無償の愛。欲しいのはつまりそれ。私の指示通りに醜態晒しながら喘ぎ、懸命に腰振るだけのマゾヒストじゃ意味がない。私が食べたいものを既に用意してくれていたり、眠たい時は布団をかけて抱き枕になってくれたり、嬉しい時に一緒に笑ってくれたり、悲しい時にそっと側にいてくれたり、そんな無償で綺麗な愛が欲しい、本当はね。けど私がそんなこと言ったら可笑しいでしょ?欲にまみれた人生を送ってきたのだから。

「ゔお゙ぉい、言い掛けてやめんなぁ!!」
「うっさい。とにかく犬!犬が欲しいの!!」

分かってなんか、くれないでしょう。こんな複雑で、自分でもよく分からない曖昧な気持ち、スクアーロになんか分かるもんか。お金で体を売ったことだってあるし、一人が寂しくて知らない男と夜を共にしたことだってあった。どれも欲にまみれた愛情ばかりで悲しかったよ。自分が愛さなければ愛してもらえないのと幼い頃母に言い聞かされたけど、愛を引き替えに貰う愛なんか好きにはなれなくて、でも誰かと愛し合いたいと思っている。自分の中で矛盾ばかりが生じて嫌になる。

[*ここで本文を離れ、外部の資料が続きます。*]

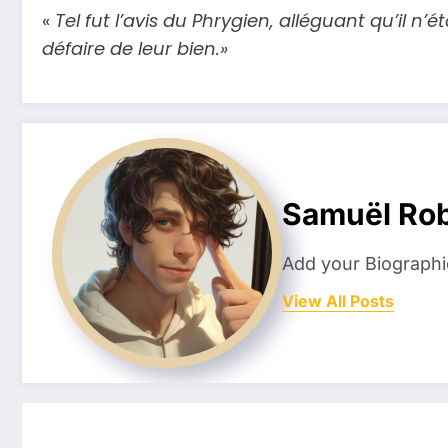
«
Tel fut l’avis du Phrygien, alléguant qu’il n’é
défaire de leur bien.»
Samuël Rob
Add your Biographi
View All Posts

「なまえは犬なんか探さなくても、いんだろ?世話してくれる奴。」
「そんなの、いない!」
「じゃあ今なまえの髪結んでやってんのは誰だぁ!!」

目の前の鏡を見れば、私の髪が綺麗に結われていく様が見られる。髪に指を通しているのは紛れもなくスクアーロだ。世話っていうか、口煩く説教垂れるお節介。私はそんな説教、全く聞いていなかった。体を売った日も、スクアーロは止めてくれたのに。そんな意味のない愛を求めるなと、私の頬を打ってくれたのに、私は。

「…鮫、だね。私が欲しいのは犬なんだけど。」
「今すぐ卸してやろうか?」
「いらない。」

十以上も年上のスクアーロ、ただのおっさんじゃんかって思ってた。煩くて無神経で馬鹿で。それでも思い返せば、いつも側にいてくれたのはスクアーロなのに、ね。一人が寂しい時、スクアーロの部屋に行けば慰めてくれただろうか。私みたいなガキを女として抱いてくれただろうか。もしそうなら、処女をいらない金で売った私は本当の馬鹿だ。スクアーロ以上の馬鹿だ。

「スクアーロは、私を抱ける?」
「あ゙あ゙?無理無理。テメェみたいなガキ相手じゃ勃つもんも勃たねぇだろぉ。それに、」



俺はお前に何も求めねぇ
なまえは愛ってもんを俺から欲しいだけ受け取ればいいんだぁ



「…わ、たし、出来がいいなら鮫、でも飼ってやらなくない、よ。」
「泣くなよ、意地っ張りが。」



090711

某学園アニメを見て。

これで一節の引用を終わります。